Original article can be found here (source): Deep Learning on Medium
The dataset consisted of 73 posterior-anterior (PA) chest x-ray from patients with Covid-19 and 73 PA chest x-ray from patients with non-covid pneumonia for a total of 146 total images.
Covid-19 images were taken from a number of sources including an Italian radiology website discussing 60 Covid-19 cases and research articles found on Pubmed. The non-covid pneumonia images were taken from the training images in the RSNA Pneumonia Detection Challenge on Kaggle. Note there is another nicely labeled pneumonia dataset available on Kaggle, but I believe using it in this setting to be a mistake due to its pediatric population. CXRs of adults and children are quite easily distinguishable, particularly in the pattern of the rib cage and its possible the algorithm will distinguish classes using this feature rather than ones intrinsic to the disease.
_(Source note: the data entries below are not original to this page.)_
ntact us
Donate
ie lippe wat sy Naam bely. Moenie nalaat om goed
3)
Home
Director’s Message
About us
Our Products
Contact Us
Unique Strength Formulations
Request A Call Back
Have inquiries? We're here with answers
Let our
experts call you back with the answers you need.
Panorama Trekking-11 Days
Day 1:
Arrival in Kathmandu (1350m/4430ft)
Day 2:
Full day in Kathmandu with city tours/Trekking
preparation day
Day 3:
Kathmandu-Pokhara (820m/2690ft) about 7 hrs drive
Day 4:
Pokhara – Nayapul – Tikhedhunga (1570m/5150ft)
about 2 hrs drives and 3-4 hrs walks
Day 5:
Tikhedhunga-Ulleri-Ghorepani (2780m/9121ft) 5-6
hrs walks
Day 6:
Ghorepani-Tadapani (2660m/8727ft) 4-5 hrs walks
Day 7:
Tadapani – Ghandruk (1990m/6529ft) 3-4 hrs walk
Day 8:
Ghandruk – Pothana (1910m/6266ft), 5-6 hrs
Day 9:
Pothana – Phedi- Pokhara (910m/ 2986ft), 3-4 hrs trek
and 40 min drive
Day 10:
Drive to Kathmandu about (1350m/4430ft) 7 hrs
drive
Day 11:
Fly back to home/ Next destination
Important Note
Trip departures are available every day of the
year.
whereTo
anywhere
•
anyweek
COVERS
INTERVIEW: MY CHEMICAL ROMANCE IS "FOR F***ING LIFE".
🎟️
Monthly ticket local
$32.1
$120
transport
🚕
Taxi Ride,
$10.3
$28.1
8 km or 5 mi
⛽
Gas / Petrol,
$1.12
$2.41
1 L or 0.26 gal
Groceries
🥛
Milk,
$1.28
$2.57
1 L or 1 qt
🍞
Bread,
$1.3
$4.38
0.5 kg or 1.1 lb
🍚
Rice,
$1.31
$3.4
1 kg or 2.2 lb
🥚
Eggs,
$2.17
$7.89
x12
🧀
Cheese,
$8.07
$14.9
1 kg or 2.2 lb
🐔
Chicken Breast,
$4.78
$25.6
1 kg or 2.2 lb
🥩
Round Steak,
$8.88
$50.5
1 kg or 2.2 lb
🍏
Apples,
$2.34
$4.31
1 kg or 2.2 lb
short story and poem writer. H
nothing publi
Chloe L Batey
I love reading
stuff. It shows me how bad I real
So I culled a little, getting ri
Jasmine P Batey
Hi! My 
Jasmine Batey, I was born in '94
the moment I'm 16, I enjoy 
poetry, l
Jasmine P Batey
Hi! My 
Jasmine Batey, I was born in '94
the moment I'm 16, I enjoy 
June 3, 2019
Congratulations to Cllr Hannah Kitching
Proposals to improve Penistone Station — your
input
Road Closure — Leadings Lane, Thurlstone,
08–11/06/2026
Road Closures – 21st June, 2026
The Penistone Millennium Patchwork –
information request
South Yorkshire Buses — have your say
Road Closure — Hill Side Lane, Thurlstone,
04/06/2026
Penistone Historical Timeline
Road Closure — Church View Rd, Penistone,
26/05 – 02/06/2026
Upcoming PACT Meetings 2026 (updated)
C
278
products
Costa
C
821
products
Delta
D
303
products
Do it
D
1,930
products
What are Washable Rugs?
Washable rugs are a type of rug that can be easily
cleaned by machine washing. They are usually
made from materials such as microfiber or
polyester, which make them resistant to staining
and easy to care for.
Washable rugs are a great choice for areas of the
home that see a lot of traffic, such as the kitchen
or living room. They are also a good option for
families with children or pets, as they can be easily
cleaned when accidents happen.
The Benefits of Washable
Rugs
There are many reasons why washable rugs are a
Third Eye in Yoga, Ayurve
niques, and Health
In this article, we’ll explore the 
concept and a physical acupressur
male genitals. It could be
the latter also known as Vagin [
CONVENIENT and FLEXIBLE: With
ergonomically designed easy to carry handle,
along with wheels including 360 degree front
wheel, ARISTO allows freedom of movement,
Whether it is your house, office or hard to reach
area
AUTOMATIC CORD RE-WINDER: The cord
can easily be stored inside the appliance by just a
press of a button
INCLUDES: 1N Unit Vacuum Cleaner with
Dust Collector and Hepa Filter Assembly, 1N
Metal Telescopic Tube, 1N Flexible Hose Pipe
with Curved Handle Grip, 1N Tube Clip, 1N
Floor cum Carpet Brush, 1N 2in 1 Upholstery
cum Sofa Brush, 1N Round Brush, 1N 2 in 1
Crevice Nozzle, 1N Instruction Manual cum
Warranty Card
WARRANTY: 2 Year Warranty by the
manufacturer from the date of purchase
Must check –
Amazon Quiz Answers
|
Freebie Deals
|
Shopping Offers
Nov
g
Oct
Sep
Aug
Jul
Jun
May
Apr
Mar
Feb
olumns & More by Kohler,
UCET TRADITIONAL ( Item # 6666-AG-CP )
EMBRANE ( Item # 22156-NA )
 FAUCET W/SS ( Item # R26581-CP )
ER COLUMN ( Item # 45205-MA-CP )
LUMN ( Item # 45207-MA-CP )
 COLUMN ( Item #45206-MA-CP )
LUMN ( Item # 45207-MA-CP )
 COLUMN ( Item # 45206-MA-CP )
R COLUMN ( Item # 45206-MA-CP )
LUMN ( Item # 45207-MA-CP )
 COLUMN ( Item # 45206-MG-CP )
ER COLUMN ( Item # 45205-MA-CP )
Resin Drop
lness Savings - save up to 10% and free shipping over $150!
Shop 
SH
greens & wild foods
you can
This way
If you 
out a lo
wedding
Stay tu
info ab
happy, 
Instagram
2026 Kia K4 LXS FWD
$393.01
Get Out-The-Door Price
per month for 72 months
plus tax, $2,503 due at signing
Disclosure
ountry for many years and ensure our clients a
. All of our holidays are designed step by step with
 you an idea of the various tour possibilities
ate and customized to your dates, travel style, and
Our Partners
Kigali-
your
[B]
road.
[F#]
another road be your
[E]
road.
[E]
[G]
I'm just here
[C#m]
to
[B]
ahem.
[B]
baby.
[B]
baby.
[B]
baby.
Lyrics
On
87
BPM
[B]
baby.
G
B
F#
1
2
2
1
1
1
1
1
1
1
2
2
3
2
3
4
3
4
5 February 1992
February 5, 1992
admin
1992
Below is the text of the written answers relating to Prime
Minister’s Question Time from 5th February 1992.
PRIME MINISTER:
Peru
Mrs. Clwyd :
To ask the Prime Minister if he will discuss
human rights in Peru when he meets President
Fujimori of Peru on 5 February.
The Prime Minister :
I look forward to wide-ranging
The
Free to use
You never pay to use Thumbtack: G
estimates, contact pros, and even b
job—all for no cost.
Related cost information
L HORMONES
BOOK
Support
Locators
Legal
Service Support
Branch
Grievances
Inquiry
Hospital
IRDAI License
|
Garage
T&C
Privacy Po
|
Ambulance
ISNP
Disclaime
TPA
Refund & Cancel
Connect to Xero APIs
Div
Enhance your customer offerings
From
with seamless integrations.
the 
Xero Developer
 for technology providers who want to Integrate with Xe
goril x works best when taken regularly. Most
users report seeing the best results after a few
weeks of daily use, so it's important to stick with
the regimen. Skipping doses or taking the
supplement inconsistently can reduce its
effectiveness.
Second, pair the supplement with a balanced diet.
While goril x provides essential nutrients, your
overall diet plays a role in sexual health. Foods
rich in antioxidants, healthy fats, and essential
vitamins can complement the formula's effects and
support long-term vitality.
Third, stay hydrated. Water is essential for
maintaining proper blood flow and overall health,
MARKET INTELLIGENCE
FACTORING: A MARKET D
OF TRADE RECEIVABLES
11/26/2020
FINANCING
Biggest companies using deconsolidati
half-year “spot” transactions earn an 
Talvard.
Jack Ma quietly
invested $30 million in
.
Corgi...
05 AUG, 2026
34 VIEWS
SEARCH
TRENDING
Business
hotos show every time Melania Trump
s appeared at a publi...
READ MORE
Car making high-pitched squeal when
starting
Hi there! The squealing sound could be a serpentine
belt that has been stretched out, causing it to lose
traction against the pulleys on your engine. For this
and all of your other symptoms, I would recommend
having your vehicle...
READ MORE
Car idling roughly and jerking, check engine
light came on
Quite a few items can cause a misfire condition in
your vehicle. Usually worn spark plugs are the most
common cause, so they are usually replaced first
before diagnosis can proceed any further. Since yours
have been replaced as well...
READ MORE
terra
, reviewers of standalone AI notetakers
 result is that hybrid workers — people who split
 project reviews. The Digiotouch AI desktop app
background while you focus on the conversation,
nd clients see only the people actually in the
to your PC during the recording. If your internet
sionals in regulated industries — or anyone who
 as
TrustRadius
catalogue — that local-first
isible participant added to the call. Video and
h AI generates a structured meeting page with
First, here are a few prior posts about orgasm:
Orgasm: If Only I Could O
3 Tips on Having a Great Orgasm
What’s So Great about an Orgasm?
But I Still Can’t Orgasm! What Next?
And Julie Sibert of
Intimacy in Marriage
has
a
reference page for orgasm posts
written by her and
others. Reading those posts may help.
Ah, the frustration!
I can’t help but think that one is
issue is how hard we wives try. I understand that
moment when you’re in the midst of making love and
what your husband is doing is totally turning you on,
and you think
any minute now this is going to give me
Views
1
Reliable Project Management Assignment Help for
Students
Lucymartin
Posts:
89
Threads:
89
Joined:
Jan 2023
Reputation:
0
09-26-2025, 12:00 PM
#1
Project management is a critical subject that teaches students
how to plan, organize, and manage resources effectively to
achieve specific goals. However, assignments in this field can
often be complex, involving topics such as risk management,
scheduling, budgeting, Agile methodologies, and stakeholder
Let us take a look at some sample data.
As you can see the 2 classes look quite similar.
Transfer Learning ResNet34:
Transfer learning was used to accommodate for the small dataset. ResNet34 was chosen as the foundation of the model architecture and trained for 7 epochs with the results below:
The validation accuracy is about 86%.
The confusion matrix for the validation set shows only 4 errors are being made on 29 images!
That is pretty good for such a small dataset.
Taking a closer look at mistakes, below and to the left is an example of a case of pneumonia the model was certain was Covid-19 and to the right a case of Covid-19 the model was certain to be pneumonia:
Next, let’s try fine tuning.
We unfreeze the layers of the network and allow them to vary with very small gradients. This allows the update of parameters to better suit the dataset while hopefully preventing overfitting.
We finetune for 2 epochs and our accuracy goes from 86% to 89.7%!